Years ago, people’s living conditions were tougher than they are today. People worked endless hours in the fields, trying to get their food from the cultivation of the earth. Once upon a time, the Emperor of Heaven saw their suffering, he was sorry, and called an ox, which was a star in the sky, to descend to Earth and to tell them that if they continued to work hard, they would have the opportunity to eat a good amount of food, every third day.

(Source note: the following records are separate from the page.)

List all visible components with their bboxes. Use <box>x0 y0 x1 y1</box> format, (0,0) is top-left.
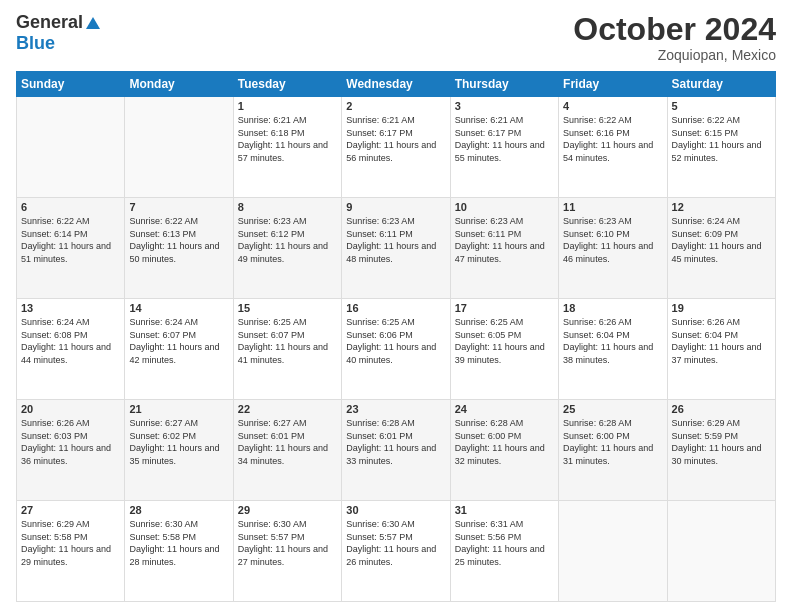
table-row: 9Sunrise: 6:23 AMSunset: 6:11 PMDaylight… <box>342 198 450 299</box>
day-number: 28 <box>129 504 228 516</box>
day-number: 25 <box>563 403 662 415</box>
table-row: 4Sunrise: 6:22 AMSunset: 6:16 PMDaylight… <box>559 97 667 198</box>
day-info: Sunrise: 6:24 AMSunset: 6:08 PMDaylight:… <box>21 316 120 366</box>
day-info: Sunrise: 6:21 AMSunset: 6:17 PMDaylight:… <box>346 114 445 164</box>
table-row: 7Sunrise: 6:22 AMSunset: 6:13 PMDaylight… <box>125 198 233 299</box>
day-number: 9 <box>346 201 445 213</box>
col-thursday: Thursday <box>450 72 558 97</box>
day-info: Sunrise: 6:22 AMSunset: 6:16 PMDaylight:… <box>563 114 662 164</box>
table-row: 2Sunrise: 6:21 AMSunset: 6:17 PMDaylight… <box>342 97 450 198</box>
location: Zoquiopan, Mexico <box>573 47 776 63</box>
svg-marker-0 <box>86 17 100 29</box>
calendar-week-row: 1Sunrise: 6:21 AMSunset: 6:18 PMDaylight… <box>17 97 776 198</box>
day-info: Sunrise: 6:21 AMSunset: 6:18 PMDaylight:… <box>238 114 337 164</box>
header: General Blue October 2024 Zoquiopan, Mex… <box>16 12 776 63</box>
col-friday: Friday <box>559 72 667 97</box>
table-row: 10Sunrise: 6:23 AMSunset: 6:11 PMDayligh… <box>450 198 558 299</box>
title-block: October 2024 Zoquiopan, Mexico <box>573 12 776 63</box>
day-number: 16 <box>346 302 445 314</box>
day-number: 20 <box>21 403 120 415</box>
day-number: 11 <box>563 201 662 213</box>
day-info: Sunrise: 6:25 AMSunset: 6:07 PMDaylight:… <box>238 316 337 366</box>
day-info: Sunrise: 6:24 AMSunset: 6:09 PMDaylight:… <box>672 215 771 265</box>
day-number: 30 <box>346 504 445 516</box>
day-number: 19 <box>672 302 771 314</box>
day-info: Sunrise: 6:28 AMSunset: 6:00 PMDaylight:… <box>455 417 554 467</box>
table-row: 24Sunrise: 6:28 AMSunset: 6:00 PMDayligh… <box>450 400 558 501</box>
day-info: Sunrise: 6:24 AMSunset: 6:07 PMDaylight:… <box>129 316 228 366</box>
day-number: 27 <box>21 504 120 516</box>
table-row: 1Sunrise: 6:21 AMSunset: 6:18 PMDaylight… <box>233 97 341 198</box>
day-info: Sunrise: 6:25 AMSunset: 6:06 PMDaylight:… <box>346 316 445 366</box>
day-number: 21 <box>129 403 228 415</box>
day-number: 4 <box>563 100 662 112</box>
table-row <box>559 501 667 602</box>
calendar-week-row: 20Sunrise: 6:26 AMSunset: 6:03 PMDayligh… <box>17 400 776 501</box>
table-row: 25Sunrise: 6:28 AMSunset: 6:00 PMDayligh… <box>559 400 667 501</box>
table-row: 30Sunrise: 6:30 AMSunset: 5:57 PMDayligh… <box>342 501 450 602</box>
day-number: 24 <box>455 403 554 415</box>
day-info: Sunrise: 6:29 AMSunset: 5:58 PMDaylight:… <box>21 518 120 568</box>
day-info: Sunrise: 6:28 AMSunset: 6:01 PMDaylight:… <box>346 417 445 467</box>
day-info: Sunrise: 6:23 AMSunset: 6:10 PMDaylight:… <box>563 215 662 265</box>
day-number: 1 <box>238 100 337 112</box>
table-row <box>125 97 233 198</box>
day-info: Sunrise: 6:30 AMSunset: 5:57 PMDaylight:… <box>238 518 337 568</box>
table-row: 19Sunrise: 6:26 AMSunset: 6:04 PMDayligh… <box>667 299 775 400</box>
day-number: 13 <box>21 302 120 314</box>
logo-general: General <box>16 12 83 32</box>
calendar-header-row: Sunday Monday Tuesday Wednesday Thursday… <box>17 72 776 97</box>
day-info: Sunrise: 6:30 AMSunset: 5:57 PMDaylight:… <box>346 518 445 568</box>
day-number: 22 <box>238 403 337 415</box>
day-number: 26 <box>672 403 771 415</box>
table-row: 15Sunrise: 6:25 AMSunset: 6:07 PMDayligh… <box>233 299 341 400</box>
calendar-week-row: 13Sunrise: 6:24 AMSunset: 6:08 PMDayligh… <box>17 299 776 400</box>
day-number: 18 <box>563 302 662 314</box>
page: General Blue October 2024 Zoquiopan, Mex… <box>0 0 792 612</box>
day-info: Sunrise: 6:26 AMSunset: 6:03 PMDaylight:… <box>21 417 120 467</box>
table-row: 18Sunrise: 6:26 AMSunset: 6:04 PMDayligh… <box>559 299 667 400</box>
table-row: 17Sunrise: 6:25 AMSunset: 6:05 PMDayligh… <box>450 299 558 400</box>
day-info: Sunrise: 6:27 AMSunset: 6:01 PMDaylight:… <box>238 417 337 467</box>
day-number: 17 <box>455 302 554 314</box>
day-number: 14 <box>129 302 228 314</box>
day-number: 6 <box>21 201 120 213</box>
table-row: 8Sunrise: 6:23 AMSunset: 6:12 PMDaylight… <box>233 198 341 299</box>
col-wednesday: Wednesday <box>342 72 450 97</box>
table-row: 22Sunrise: 6:27 AMSunset: 6:01 PMDayligh… <box>233 400 341 501</box>
day-number: 23 <box>346 403 445 415</box>
day-info: Sunrise: 6:21 AMSunset: 6:17 PMDaylight:… <box>455 114 554 164</box>
day-info: Sunrise: 6:23 AMSunset: 6:12 PMDaylight:… <box>238 215 337 265</box>
day-number: 3 <box>455 100 554 112</box>
day-info: Sunrise: 6:22 AMSunset: 6:15 PMDaylight:… <box>672 114 771 164</box>
day-info: Sunrise: 6:25 AMSunset: 6:05 PMDaylight:… <box>455 316 554 366</box>
day-number: 15 <box>238 302 337 314</box>
table-row: 26Sunrise: 6:29 AMSunset: 5:59 PMDayligh… <box>667 400 775 501</box>
day-number: 2 <box>346 100 445 112</box>
table-row: 6Sunrise: 6:22 AMSunset: 6:14 PMDaylight… <box>17 198 125 299</box>
table-row <box>667 501 775 602</box>
col-monday: Monday <box>125 72 233 97</box>
table-row: 13Sunrise: 6:24 AMSunset: 6:08 PMDayligh… <box>17 299 125 400</box>
day-number: 10 <box>455 201 554 213</box>
table-row: 23Sunrise: 6:28 AMSunset: 6:01 PMDayligh… <box>342 400 450 501</box>
table-row: 16Sunrise: 6:25 AMSunset: 6:06 PMDayligh… <box>342 299 450 400</box>
calendar-week-row: 27Sunrise: 6:29 AMSunset: 5:58 PMDayligh… <box>17 501 776 602</box>
day-info: Sunrise: 6:23 AMSunset: 6:11 PMDaylight:… <box>346 215 445 265</box>
col-saturday: Saturday <box>667 72 775 97</box>
table-row: 3Sunrise: 6:21 AMSunset: 6:17 PMDaylight… <box>450 97 558 198</box>
table-row: 5Sunrise: 6:22 AMSunset: 6:15 PMDaylight… <box>667 97 775 198</box>
day-info: Sunrise: 6:23 AMSunset: 6:11 PMDaylight:… <box>455 215 554 265</box>
day-info: Sunrise: 6:28 AMSunset: 6:00 PMDaylight:… <box>563 417 662 467</box>
table-row: 29Sunrise: 6:30 AMSunset: 5:57 PMDayligh… <box>233 501 341 602</box>
day-info: Sunrise: 6:22 AMSunset: 6:14 PMDaylight:… <box>21 215 120 265</box>
day-number: 29 <box>238 504 337 516</box>
table-row <box>17 97 125 198</box>
table-row: 28Sunrise: 6:30 AMSunset: 5:58 PMDayligh… <box>125 501 233 602</box>
col-sunday: Sunday <box>17 72 125 97</box>
logo: General Blue <box>16 12 103 54</box>
day-info: Sunrise: 6:31 AMSunset: 5:56 PMDaylight:… <box>455 518 554 568</box>
month-title: October 2024 <box>573 12 776 47</box>
calendar-week-row: 6Sunrise: 6:22 AMSunset: 6:14 PMDaylight… <box>17 198 776 299</box>
calendar-table: Sunday Monday Tuesday Wednesday Thursday… <box>16 71 776 602</box>
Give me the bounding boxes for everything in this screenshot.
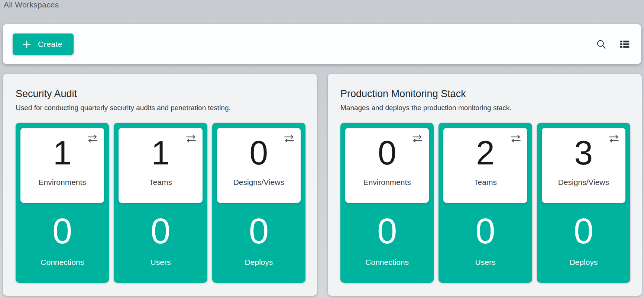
workspaces-toolbar: Create: [3, 24, 641, 64]
stat-count: 0: [574, 213, 593, 249]
stat-label: Connections: [41, 258, 84, 267]
workspace-card-security-audit: Security Audit Used for conducting quart…: [3, 74, 317, 296]
stat-label: Connections: [365, 258, 409, 267]
plus-icon: [22, 39, 32, 49]
workspace-stats-row: 1 Environments 0 Connections 1 Teams: [16, 123, 305, 283]
workspace-name: Production Monitoring Stack: [340, 89, 630, 100]
stat-teams-panel[interactable]: 1 Teams: [119, 128, 202, 203]
swap-horizontal-icon[interactable]: [185, 135, 197, 143]
create-button-label: Create: [38, 40, 62, 49]
workspace-card-production-monitoring-stack: Production Monitoring Stack Manages and …: [328, 74, 642, 296]
stat-label: Teams: [474, 178, 497, 187]
stat-card-environments: 0 Environments 0 Connections: [340, 123, 434, 283]
stat-count: 3: [574, 136, 593, 170]
stat-card-teams: 2 Teams 0 Users: [438, 123, 532, 283]
stat-count: 0: [377, 213, 397, 249]
stat-users-panel[interactable]: 0 Users: [443, 203, 527, 267]
stat-environments-panel[interactable]: 0 Environments: [345, 128, 429, 203]
stat-connections-panel[interactable]: 0 Connections: [20, 203, 104, 267]
swap-horizontal-icon[interactable]: [411, 135, 423, 143]
stat-count: 1: [53, 136, 72, 170]
page-title: All Workspaces: [4, 0, 59, 9]
stat-connections-panel[interactable]: 0 Connections: [345, 203, 429, 267]
stat-environments-panel[interactable]: 1 Environments: [20, 128, 104, 203]
search-icon[interactable]: [595, 38, 608, 51]
swap-horizontal-icon[interactable]: [608, 135, 620, 143]
stat-deploys-panel[interactable]: 0 Deploys: [217, 203, 301, 267]
workspace-stats-row: 0 Environments 0 Connections 2 Teams: [340, 123, 630, 283]
stat-card-environments: 1 Environments 0 Connections: [16, 123, 109, 283]
stat-card-designs-views: 3 Designs/Views 0 Deploys: [537, 123, 630, 283]
stat-count: 0: [475, 213, 495, 249]
stat-label: Deploys: [245, 258, 273, 267]
stat-users-panel[interactable]: 0 Users: [119, 203, 202, 267]
stat-label: Teams: [149, 178, 172, 187]
stat-label: Environments: [38, 178, 86, 187]
stat-count: 0: [151, 213, 170, 249]
stat-teams-panel[interactable]: 2 Teams: [443, 128, 527, 203]
stat-designs-views-panel[interactable]: 0 Designs/Views: [217, 128, 301, 203]
stat-label: Deploys: [569, 258, 598, 267]
stat-label: Designs/Views: [233, 178, 284, 187]
workspace-description: Used for conducting quarterly security a…: [16, 104, 305, 112]
toolbar-icon-group: [595, 38, 631, 51]
workspace-description: Manages and deploys the production monit…: [340, 104, 630, 112]
stat-designs-views-panel[interactable]: 3 Designs/Views: [542, 128, 625, 203]
list-view-icon[interactable]: [618, 38, 631, 51]
stat-count: 0: [249, 213, 269, 249]
workspace-name: Security Audit: [16, 89, 305, 100]
stat-label: Environments: [363, 178, 411, 187]
stat-label: Designs/Views: [558, 178, 609, 187]
swap-horizontal-icon[interactable]: [87, 135, 98, 143]
stat-deploys-panel[interactable]: 0 Deploys: [542, 203, 625, 267]
stat-label: Users: [151, 258, 171, 267]
swap-horizontal-icon[interactable]: [510, 135, 522, 143]
create-workspace-button[interactable]: Create: [13, 33, 74, 55]
stat-card-designs-views: 0 Designs/Views 0 Deploys: [212, 123, 305, 283]
stat-count: 0: [249, 136, 268, 170]
stat-count: 2: [476, 136, 495, 170]
swap-horizontal-icon[interactable]: [283, 135, 295, 143]
stat-card-teams: 1 Teams 0 Users: [114, 123, 207, 283]
workspaces-grid: Security Audit Used for conducting quart…: [3, 74, 642, 296]
stat-count: 0: [378, 136, 397, 170]
stat-label: Users: [475, 258, 496, 267]
stat-count: 1: [151, 136, 170, 170]
stat-count: 0: [52, 213, 72, 249]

So, by obedience to the Emperor, the ox rushed down on Earth to convey to the people his message. However, the Ox got great pride that the Emperor chose it as a Messenger. The result? The ox forgot the message and misled it. In particular, he told people that if they continued their hard work in the fields, they could eat three meals a day. Then the Emperor, who did not want people to believe that he tricked them, he decided to leave the ox near the people, to help them in their hard work. Immediately, the ox was tied to the yoke and began to help by tillage and cultivate the fields.
This myth comes from China. The ox has an important place in Chinese mythology and not only. In several periods of time, the ox was protected by law. Indeed, even today, many Chinese refuse to eat beef, not wanting to be anxious to an animal that has put its power to help people. It is said that Lao-Che, the great Chinese wise and founder of the Taoist religion, began his wanderings in the world on an ox.